So now throw into this the languages of animals. Now you are throwing into the game yet more languages for characters to spend their limited resources on. Well, to begin with, to even make this enticing you probably need to make this 'The Language of Birds' rather than 'The Language of Ravens', 'The Languages of Pigeons', etc. So now you need to define which animals speak what. In short, just implementing this one small idea involves a lot of rules needing to be outlined and still probably means that investment in 'Speak with Languages' as a spell is better than investing in multiple animal languages to gain fluency. And critically, overturning that to make the two approaches more balanced, tends to limit the ability to speak with animals which turns out to be bad for the game by again limiting RP ability.

And that's just a tiny example. If you want, I can extend this to every thing he's talking about and show that its much more complex than the idea presents.

The point is to have fun by giving a sense of mystery to investigate, not simulate a living world.

With apologies, according to the foremost scholar of RPGs Jon Peterson, the original impetus of an RPG was exactly to simulate a living world - that is 'to play at the world'. I'd argue that the further you depart from the goal of 'playing at the world', the more you are departing from a classic RPG and the more you are creating something subtly but importantly differently.

Trying to calculate astrology is a fool's errand unless your campaign keeps strict track of time in general.

Well, we do keep strict track of time. Or at least, I try. Remember to check of the dates consistently is something I need to do better, probably by printing out a calendar and remembering to check off the days. Writers ought to do math. Tolkien for example kept very strict track of time and distance in his stories so that movement around the map would be plausible, for example. But RPG GMs should definitely do math.

Anyway, the ultimate problem is trying to make magic feel magical. We would like magic to be more numinous. And the problem with that goal is that runs contrary to the games goal of playability. Numinous magic requires magic to not be understood. But one of the things D&D does is protagonize magic users, taking them out of the background as mentors and plot devices and making them protagonists. Indeed, I think that magic as something other than incomprehensible plot device is one of D&D's enduring contributions to fantasy fiction. I'm not sure that you can have a Brandon Sanderson story without that underlying idea that no matter how numinous magic seems at first, it's grounded in some sort of set of knowable laws that could be revealed over the course of the fiction.

D&D magic feels like science because it operates in a predictable manner and is readily accessible and transferable. In effect the D&D universe makes magic science by default. A wizard player can read a spell description and then confidently invoke a spell with a predictable effect on the game universe. This is packetized narrative force - the PC gets to assert some truth about the game fiction.

Turns out that tampering with that while maintaining balance, playability, and spotlight is difficult.

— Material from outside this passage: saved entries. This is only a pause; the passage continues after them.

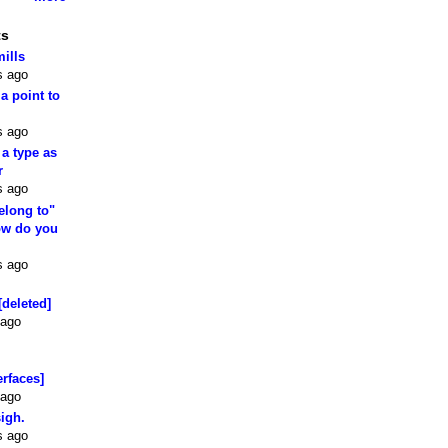
ts
mills
s ago
 a point to
s ago
 a type as
r
s ago
elong to"
how do you
s ago
[deleted]
 ago
erfaces]
 ago
sigh.
s ago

I've seen several simpler attempts to fix the problem by making magic weird and random but I can tell by reading the rules that they weren't well playtested and will never work in the long run. One thing some designers fail to understand is having weird and dangerous negative drawbacks on magic use even if it could be balanced by one definition (equal chance of success in solving a problem like an adventure) fails a test of balance by another definition - "Is spotlight equally distributed among all players?" The problem with magic that goes spectacularly wrong is whether or not the magic user is solving the problem or not, the game is still inherently revolving around the actions of the magic user. If even the magic users failures create campaign or adventure defining problems, then its still all about the magic user.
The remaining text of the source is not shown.